**Required work**
For each line of the data below that contains "title", return that line.

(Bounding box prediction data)
BEGIN
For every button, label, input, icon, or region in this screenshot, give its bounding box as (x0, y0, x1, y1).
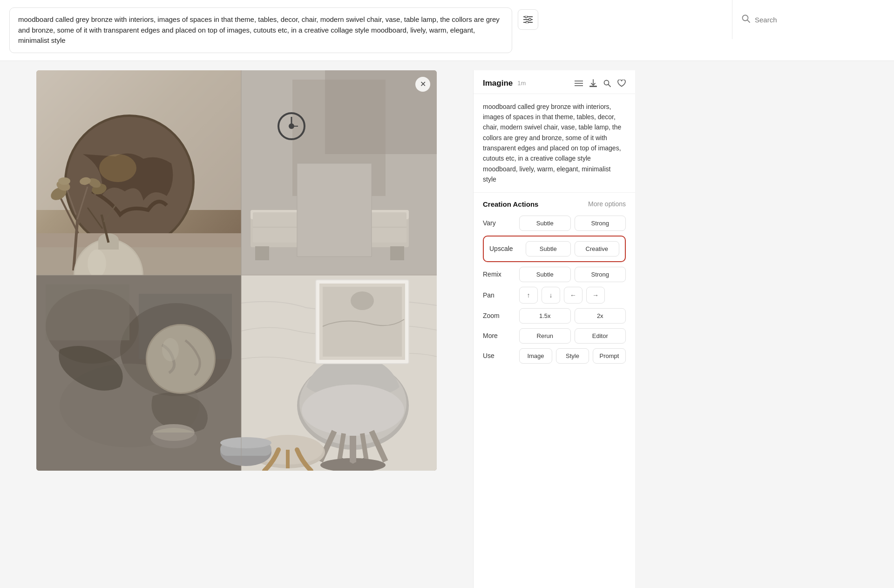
svg-line-7 (747, 20, 750, 22)
image-area: ✕ (0, 70, 473, 588)
svg-point-5 (526, 21, 528, 24)
close-button[interactable]: ✕ (415, 77, 430, 92)
filter-button[interactable] (518, 9, 538, 30)
pan-label: Pan (483, 291, 515, 299)
more-options-link[interactable]: More options (588, 200, 626, 208)
upscale-row: Upscale Subtle Creative (483, 236, 626, 262)
svg-rect-92 (589, 86, 597, 87)
use-label: Use (483, 352, 515, 359)
rerun-button[interactable]: Rerun (519, 328, 571, 344)
svg-rect-57 (46, 284, 129, 340)
svg-point-13 (99, 154, 136, 182)
prompt-text: moodboard called grey bronze with interi… (18, 15, 500, 44)
svg-point-3 (525, 16, 528, 18)
remix-label: Remix (483, 270, 515, 278)
editor-button[interactable]: Editor (575, 328, 626, 344)
creation-actions: Creation Actions More options Vary Subtl… (474, 193, 635, 376)
svg-rect-42 (390, 246, 404, 260)
search-input[interactable] (755, 16, 885, 24)
svg-point-61 (162, 338, 179, 361)
svg-point-68 (302, 385, 404, 436)
search-panel-icon[interactable] (603, 80, 611, 87)
use-prompt-button[interactable]: Prompt (593, 348, 626, 364)
zoom-row: Zoom 1.5x 2x (483, 308, 626, 324)
panel-description-text: moodboard called grey bronze with interi… (483, 103, 621, 183)
upscale-creative-button[interactable]: Creative (575, 241, 620, 257)
right-panel: Imagine 1m (473, 70, 635, 588)
image-container: ✕ (36, 70, 437, 471)
remix-row: Remix Subtle Strong (483, 267, 626, 282)
remix-strong-button[interactable]: Strong (575, 267, 626, 282)
panel-description: moodboard called grey bronze with interi… (474, 94, 635, 193)
upscale-label: Upscale (489, 245, 522, 252)
vary-label: Vary (483, 219, 515, 227)
svg-point-29 (88, 250, 106, 277)
creation-actions-header: Creation Actions More options (483, 200, 626, 208)
more-label: More (483, 332, 515, 339)
svg-point-60 (147, 325, 214, 392)
use-row: Use Image Style Prompt (483, 348, 626, 364)
search-icon (742, 14, 750, 25)
search-area (732, 0, 894, 39)
pan-down-button[interactable]: ↓ (542, 287, 560, 304)
pan-left-button[interactable]: ← (564, 287, 582, 304)
svg-rect-51 (297, 163, 372, 257)
more-row: More Rerun Editor (483, 328, 626, 344)
panel-header: Imagine 1m (474, 70, 635, 94)
zoom-2-button[interactable]: 2x (575, 308, 626, 324)
menu-icon[interactable] (575, 80, 583, 87)
pan-row: Pan ↑ ↓ ← → (483, 287, 626, 304)
upscale-subtle-button[interactable]: Subtle (526, 241, 571, 257)
vary-strong-button[interactable]: Strong (575, 216, 626, 231)
moodboard-image (36, 70, 437, 471)
header: moodboard called grey bronze with interi… (0, 0, 894, 61)
panel-actions (575, 79, 626, 88)
prompt-box: moodboard called grey bronze with interi… (9, 7, 512, 53)
svg-rect-41 (255, 246, 269, 260)
filter-icon (523, 16, 533, 23)
svg-point-81 (351, 291, 374, 310)
vary-row: Vary Subtle Strong (483, 216, 626, 231)
use-image-button[interactable]: Image (519, 348, 552, 364)
svg-point-86 (220, 437, 271, 448)
svg-point-26 (58, 177, 70, 185)
use-style-button[interactable]: Style (556, 348, 589, 364)
main-content: ✕ (0, 61, 894, 588)
remix-subtle-button[interactable]: Subtle (519, 267, 571, 282)
panel-time: 1m (517, 80, 526, 87)
pan-up-button[interactable]: ↑ (519, 287, 538, 304)
zoom-15-button[interactable]: 1.5x (519, 308, 571, 324)
svg-line-94 (609, 84, 611, 87)
creation-actions-title: Creation Actions (483, 200, 538, 208)
panel-title: Imagine (483, 79, 513, 88)
svg-point-4 (529, 19, 531, 21)
download-icon[interactable] (589, 79, 597, 88)
zoom-label: Zoom (483, 312, 515, 319)
vary-subtle-button[interactable]: Subtle (519, 216, 571, 231)
heart-icon[interactable] (617, 80, 626, 87)
pan-right-button[interactable]: → (586, 287, 605, 304)
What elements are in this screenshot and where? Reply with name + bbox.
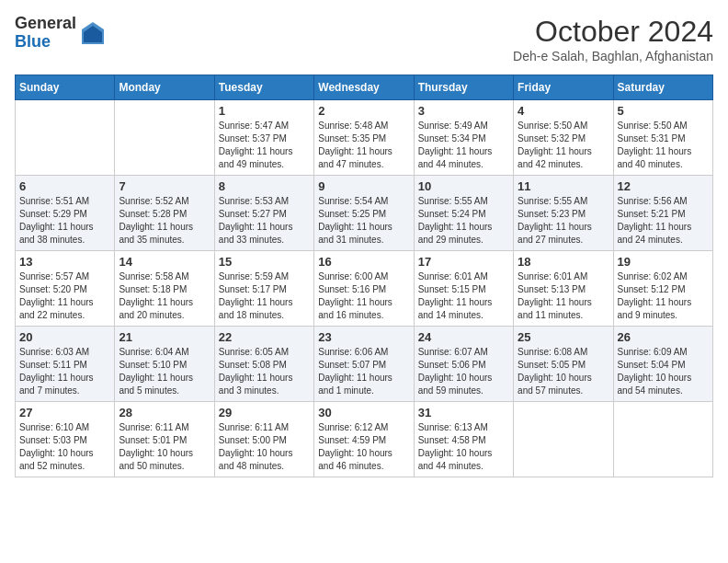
- day-number: 26: [618, 330, 709, 344]
- day-number: 19: [618, 255, 709, 269]
- calendar-cell: 8Sunrise: 5:53 AM Sunset: 5:27 PM Daylig…: [214, 176, 313, 251]
- calendar-cell: 4Sunrise: 5:50 AM Sunset: 5:32 PM Daylig…: [514, 100, 613, 176]
- weekday-header-thursday: Thursday: [414, 75, 513, 100]
- cell-content: Sunrise: 6:11 AM Sunset: 5:01 PM Dayligh…: [119, 421, 210, 473]
- weekday-header-sunday: Sunday: [16, 75, 115, 100]
- calendar-cell: [613, 402, 712, 477]
- calendar-cell: [16, 100, 115, 176]
- calendar-cell: 3Sunrise: 5:49 AM Sunset: 5:34 PM Daylig…: [414, 100, 513, 176]
- cell-content: Sunrise: 6:08 AM Sunset: 5:05 PM Dayligh…: [518, 346, 609, 397]
- calendar-cell: 17Sunrise: 6:01 AM Sunset: 5:15 PM Dayli…: [414, 251, 513, 327]
- weekday-header-tuesday: Tuesday: [214, 75, 313, 100]
- logo: General Blue: [15, 15, 106, 52]
- cell-content: Sunrise: 5:47 AM Sunset: 5:37 PM Dayligh…: [219, 120, 310, 171]
- cell-content: Sunrise: 5:48 AM Sunset: 5:35 PM Dayligh…: [318, 120, 409, 171]
- cell-content: Sunrise: 6:01 AM Sunset: 5:15 PM Dayligh…: [418, 270, 509, 322]
- calendar-cell: 30Sunrise: 6:12 AM Sunset: 4:59 PM Dayli…: [314, 402, 414, 477]
- day-number: 12: [618, 179, 709, 193]
- day-number: 8: [219, 179, 310, 193]
- calendar-cell: 9Sunrise: 5:54 AM Sunset: 5:25 PM Daylig…: [314, 176, 414, 251]
- calendar-cell: 1Sunrise: 5:47 AM Sunset: 5:37 PM Daylig…: [214, 100, 313, 176]
- cell-content: Sunrise: 6:12 AM Sunset: 4:59 PM Dayligh…: [318, 421, 409, 473]
- calendar-cell: 12Sunrise: 5:56 AM Sunset: 5:21 PM Dayli…: [613, 176, 712, 251]
- day-number: 13: [19, 255, 110, 269]
- cell-content: Sunrise: 6:09 AM Sunset: 5:04 PM Dayligh…: [618, 346, 709, 397]
- calendar-cell: 13Sunrise: 5:57 AM Sunset: 5:20 PM Dayli…: [16, 251, 115, 327]
- cell-content: Sunrise: 5:50 AM Sunset: 5:32 PM Dayligh…: [518, 120, 609, 171]
- day-number: 9: [318, 179, 409, 193]
- cell-content: Sunrise: 6:01 AM Sunset: 5:13 PM Dayligh…: [518, 270, 609, 322]
- day-number: 3: [418, 104, 509, 118]
- calendar-week-row: 13Sunrise: 5:57 AM Sunset: 5:20 PM Dayli…: [16, 251, 713, 327]
- cell-content: Sunrise: 5:52 AM Sunset: 5:28 PM Dayligh…: [119, 195, 210, 247]
- calendar-cell: 26Sunrise: 6:09 AM Sunset: 5:04 PM Dayli…: [613, 327, 712, 402]
- day-number: 2: [318, 104, 409, 118]
- cell-content: Sunrise: 6:10 AM Sunset: 5:03 PM Dayligh…: [19, 421, 110, 473]
- day-number: 4: [518, 104, 609, 118]
- calendar-cell: 24Sunrise: 6:07 AM Sunset: 5:06 PM Dayli…: [414, 327, 513, 402]
- calendar-week-row: 27Sunrise: 6:10 AM Sunset: 5:03 PM Dayli…: [16, 402, 713, 477]
- weekday-header-monday: Monday: [115, 75, 214, 100]
- day-number: 31: [418, 406, 509, 419]
- calendar-cell: 18Sunrise: 6:01 AM Sunset: 5:13 PM Dayli…: [514, 251, 613, 327]
- day-number: 24: [418, 330, 509, 344]
- title-area: October 2024 Deh-e Salah, Baghlan, Afgha…: [513, 15, 713, 63]
- weekday-header-saturday: Saturday: [613, 75, 712, 100]
- calendar-cell: [115, 100, 214, 176]
- calendar-cell: 25Sunrise: 6:08 AM Sunset: 5:05 PM Dayli…: [514, 327, 613, 402]
- calendar-cell: 2Sunrise: 5:48 AM Sunset: 5:35 PM Daylig…: [314, 100, 414, 176]
- cell-content: Sunrise: 5:55 AM Sunset: 5:23 PM Dayligh…: [518, 195, 609, 247]
- calendar-cell: 21Sunrise: 6:04 AM Sunset: 5:10 PM Dayli…: [115, 327, 214, 402]
- calendar-cell: 7Sunrise: 5:52 AM Sunset: 5:28 PM Daylig…: [115, 176, 214, 251]
- day-number: 11: [518, 179, 609, 193]
- day-number: 25: [518, 330, 609, 344]
- calendar-cell: 29Sunrise: 6:11 AM Sunset: 5:00 PM Dayli…: [214, 402, 313, 477]
- cell-content: Sunrise: 6:07 AM Sunset: 5:06 PM Dayligh…: [418, 346, 509, 397]
- day-number: 16: [318, 255, 409, 269]
- day-number: 5: [618, 104, 709, 118]
- day-number: 1: [219, 104, 310, 118]
- calendar-table: SundayMondayTuesdayWednesdayThursdayFrid…: [15, 75, 713, 477]
- calendar-cell: 16Sunrise: 6:00 AM Sunset: 5:16 PM Dayli…: [314, 251, 414, 327]
- calendar-cell: 28Sunrise: 6:11 AM Sunset: 5:01 PM Dayli…: [115, 402, 214, 477]
- cell-content: Sunrise: 5:54 AM Sunset: 5:25 PM Dayligh…: [318, 195, 409, 247]
- calendar-cell: [514, 402, 613, 477]
- cell-content: Sunrise: 6:06 AM Sunset: 5:07 PM Dayligh…: [318, 346, 409, 397]
- cell-content: Sunrise: 6:11 AM Sunset: 5:00 PM Dayligh…: [219, 421, 310, 473]
- calendar-cell: 6Sunrise: 5:51 AM Sunset: 5:29 PM Daylig…: [16, 176, 115, 251]
- calendar-cell: 23Sunrise: 6:06 AM Sunset: 5:07 PM Dayli…: [314, 327, 414, 402]
- day-number: 7: [119, 179, 210, 193]
- day-number: 15: [219, 255, 310, 269]
- logo-blue: Blue: [15, 33, 76, 52]
- day-number: 17: [418, 255, 509, 269]
- cell-content: Sunrise: 5:49 AM Sunset: 5:34 PM Dayligh…: [418, 120, 509, 171]
- cell-content: Sunrise: 5:55 AM Sunset: 5:24 PM Dayligh…: [418, 195, 509, 247]
- cell-content: Sunrise: 5:59 AM Sunset: 5:17 PM Dayligh…: [219, 270, 310, 322]
- cell-content: Sunrise: 6:05 AM Sunset: 5:08 PM Dayligh…: [219, 346, 310, 397]
- day-number: 29: [219, 406, 310, 419]
- month-title: October 2024: [513, 15, 713, 49]
- cell-content: Sunrise: 5:57 AM Sunset: 5:20 PM Dayligh…: [19, 270, 110, 322]
- day-number: 20: [19, 330, 110, 344]
- day-number: 28: [119, 406, 210, 419]
- weekday-header-wednesday: Wednesday: [314, 75, 414, 100]
- calendar-cell: 20Sunrise: 6:03 AM Sunset: 5:11 PM Dayli…: [16, 327, 115, 402]
- day-number: 18: [518, 255, 609, 269]
- day-number: 21: [119, 330, 210, 344]
- day-number: 14: [119, 255, 210, 269]
- weekday-header-friday: Friday: [514, 75, 613, 100]
- calendar-cell: 11Sunrise: 5:55 AM Sunset: 5:23 PM Dayli…: [514, 176, 613, 251]
- cell-content: Sunrise: 6:04 AM Sunset: 5:10 PM Dayligh…: [119, 346, 210, 397]
- location: Deh-e Salah, Baghlan, Afghanistan: [513, 49, 713, 63]
- day-number: 6: [19, 179, 110, 193]
- calendar-cell: 27Sunrise: 6:10 AM Sunset: 5:03 PM Dayli…: [16, 402, 115, 477]
- day-number: 22: [219, 330, 310, 344]
- calendar-week-row: 1Sunrise: 5:47 AM Sunset: 5:37 PM Daylig…: [16, 100, 713, 176]
- calendar-cell: 10Sunrise: 5:55 AM Sunset: 5:24 PM Dayli…: [414, 176, 513, 251]
- calendar-header-row: SundayMondayTuesdayWednesdayThursdayFrid…: [16, 75, 713, 100]
- calendar-week-row: 6Sunrise: 5:51 AM Sunset: 5:29 PM Daylig…: [16, 176, 713, 251]
- cell-content: Sunrise: 5:50 AM Sunset: 5:31 PM Dayligh…: [618, 120, 709, 171]
- calendar-cell: 15Sunrise: 5:59 AM Sunset: 5:17 PM Dayli…: [214, 251, 313, 327]
- cell-content: Sunrise: 6:00 AM Sunset: 5:16 PM Dayligh…: [318, 270, 409, 322]
- cell-content: Sunrise: 6:03 AM Sunset: 5:11 PM Dayligh…: [19, 346, 110, 397]
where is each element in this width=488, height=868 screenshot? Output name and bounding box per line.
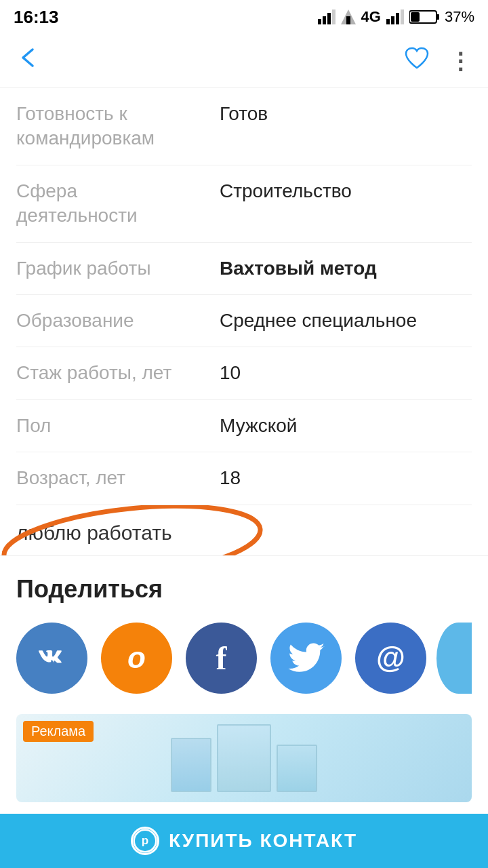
info-row-travel: Готовность ккомандировкам Готов <box>16 88 472 165</box>
about-section: люблю работать <box>0 505 488 556</box>
more-button[interactable]: ⋮ <box>449 47 472 75</box>
info-row-sphere: Сферадеятельности Строительство <box>16 165 472 243</box>
share-section: Поделиться о f @ <box>0 556 488 707</box>
status-bar: 16:13 4G 37% <box>0 0 488 34</box>
svg-rect-2 <box>327 13 331 24</box>
svg-rect-6 <box>386 19 390 24</box>
value-schedule: Вахтовый метод <box>220 256 377 281</box>
share-ok-button[interactable]: о <box>101 623 172 694</box>
label-travel: Готовность ккомандировкам <box>16 102 220 151</box>
share-facebook-button[interactable]: f <box>186 623 257 694</box>
buy-contact-button[interactable]: р КУПИТЬ КОНТАКТ <box>0 814 488 868</box>
info-row-experience: Стаж работы, лет 10 <box>16 347 472 399</box>
share-twitter-button[interactable] <box>270 623 342 694</box>
svg-rect-8 <box>396 13 399 24</box>
value-education: Среднее специальное <box>220 309 417 333</box>
profile-info-section: Готовность ккомандировкам Готов Сферадея… <box>0 88 488 505</box>
signal-icon <box>318 9 336 24</box>
network-type: 4G <box>361 8 381 26</box>
label-experience: Стаж работы, лет <box>16 361 220 385</box>
nav-right-actions: ⋮ <box>404 47 472 75</box>
signal3-icon <box>386 9 404 24</box>
nav-bar: ⋮ <box>0 34 488 88</box>
ad-label: Реклама <box>23 721 94 742</box>
share-email-button[interactable]: @ <box>355 623 426 694</box>
label-gender: Пол <box>16 414 220 438</box>
info-row-gender: Пол Мужской <box>16 400 472 452</box>
info-row-schedule: График работы Вахтовый метод <box>16 243 472 295</box>
svg-rect-3 <box>332 9 336 24</box>
label-age: Возраст, лет <box>16 466 220 490</box>
value-age: 18 <box>220 466 241 490</box>
svg-rect-0 <box>318 19 321 24</box>
info-row-age: Возраст, лет 18 <box>16 452 472 505</box>
svg-rect-12 <box>411 12 420 22</box>
battery-icon <box>409 9 439 24</box>
value-gender: Мужской <box>220 414 297 438</box>
svg-text:р: р <box>142 833 148 847</box>
buy-button-label: КУПИТЬ КОНТАКТ <box>169 830 357 852</box>
label-schedule: График работы <box>16 256 220 281</box>
svg-rect-7 <box>391 16 394 24</box>
value-experience: 10 <box>220 361 241 385</box>
buy-button-content: р КУПИТЬ КОНТАКТ <box>131 827 357 855</box>
value-travel: Готов <box>220 102 268 126</box>
label-sphere: Сферадеятельности <box>16 179 220 229</box>
buy-icon: р <box>131 827 159 855</box>
share-vk-button[interactable] <box>16 623 87 694</box>
svg-rect-5 <box>346 16 350 24</box>
status-icons: 4G 37% <box>318 8 474 26</box>
share-other-button[interactable] <box>436 623 472 694</box>
favorite-button[interactable] <box>404 47 430 75</box>
value-sphere: Строительство <box>220 179 352 203</box>
back-button[interactable] <box>16 45 41 76</box>
svg-rect-9 <box>401 9 404 24</box>
svg-rect-1 <box>323 16 326 24</box>
status-time: 16:13 <box>14 7 59 28</box>
share-icons-row: о f @ <box>16 623 472 694</box>
label-education: Образование <box>16 309 220 333</box>
about-text: люблю работать <box>16 521 172 544</box>
svg-rect-11 <box>436 14 439 20</box>
signal2-icon <box>341 9 356 24</box>
battery-percent: 37% <box>445 8 474 26</box>
info-row-education: Образование Среднее специальное <box>16 295 472 347</box>
share-title: Поделиться <box>16 575 472 604</box>
ad-banner[interactable]: Реклама <box>16 714 472 802</box>
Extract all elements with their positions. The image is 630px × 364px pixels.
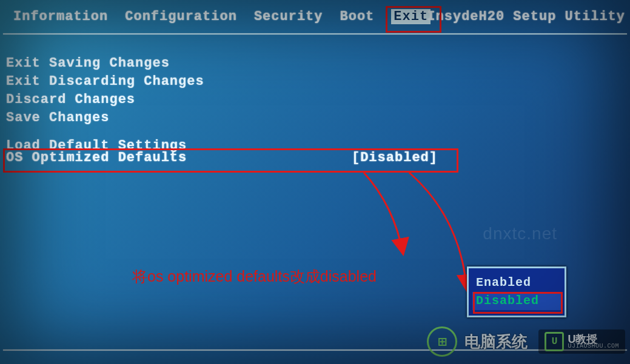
menu-tabs: Information Configuration Security Boot … bbox=[13, 9, 431, 24]
utility-title: InsydeH20 Setup Utility bbox=[427, 9, 625, 24]
watermark-area: ⊞ 电脑系统 U U教授 UJIAOSHOU.COM bbox=[427, 326, 625, 357]
opt-exit-saving[interactable]: Exit Saving Changes bbox=[6, 55, 204, 73]
opt-exit-discarding[interactable]: Exit Discarding Changes bbox=[6, 73, 204, 91]
value-popup[interactable]: Enabled Disabled bbox=[467, 266, 566, 317]
watermark-circle-icon: ⊞ bbox=[427, 326, 457, 357]
opt-os-optimized-label: OS Optimized Defaults bbox=[6, 150, 187, 165]
tab-configuration[interactable]: Configuration bbox=[125, 9, 237, 24]
opt-os-optimized-row[interactable]: OS Optimized Defaults [Disabled] bbox=[6, 150, 455, 165]
watermark-brand2-sub: UJIAOSHOU.COM bbox=[568, 343, 619, 349]
watermark-faint: dnxtc.net bbox=[483, 224, 557, 243]
popup-opt-enabled[interactable]: Enabled bbox=[472, 274, 561, 292]
arrow-annotation-1 bbox=[346, 170, 449, 266]
opt-save-changes[interactable]: Save Changes bbox=[6, 109, 204, 127]
exit-options: Exit Saving Changes Exit Discarding Chan… bbox=[6, 55, 204, 155]
tab-boot[interactable]: Boot bbox=[340, 9, 375, 24]
bios-screen: Information Configuration Security Boot … bbox=[0, 0, 630, 364]
divider-top bbox=[3, 33, 627, 35]
annotation-text: 将os optimized defaults改成disabled bbox=[132, 266, 377, 286]
opt-os-optimized-value: [Disabled] bbox=[352, 150, 455, 165]
tab-exit[interactable]: Exit bbox=[391, 9, 431, 24]
opt-discard-changes[interactable]: Discard Changes bbox=[6, 91, 204, 109]
watermark-brand2-box: U U教授 UJIAOSHOU.COM bbox=[538, 329, 625, 354]
tab-information[interactable]: Information bbox=[13, 9, 108, 24]
tab-security[interactable]: Security bbox=[254, 9, 323, 24]
watermark-u-icon: U bbox=[545, 332, 564, 351]
popup-opt-disabled[interactable]: Disabled bbox=[472, 292, 561, 310]
watermark-brand1: 电脑系统 bbox=[464, 331, 528, 352]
END
**Written reply**
creation-actions-title: Creation Actions (483, 200, 538, 208)
panel-title: Imagine (483, 79, 513, 88)
- title-area: October 2024 Deh-e Salah, Baghlan, Afgha…: [513, 15, 713, 63]
- month-title: October 2024: [513, 15, 713, 49]
share-title: Поделиться <box>16 575 472 604</box>
utility-title: InsydeH20 Setup Utility bbox=[427, 9, 625, 24]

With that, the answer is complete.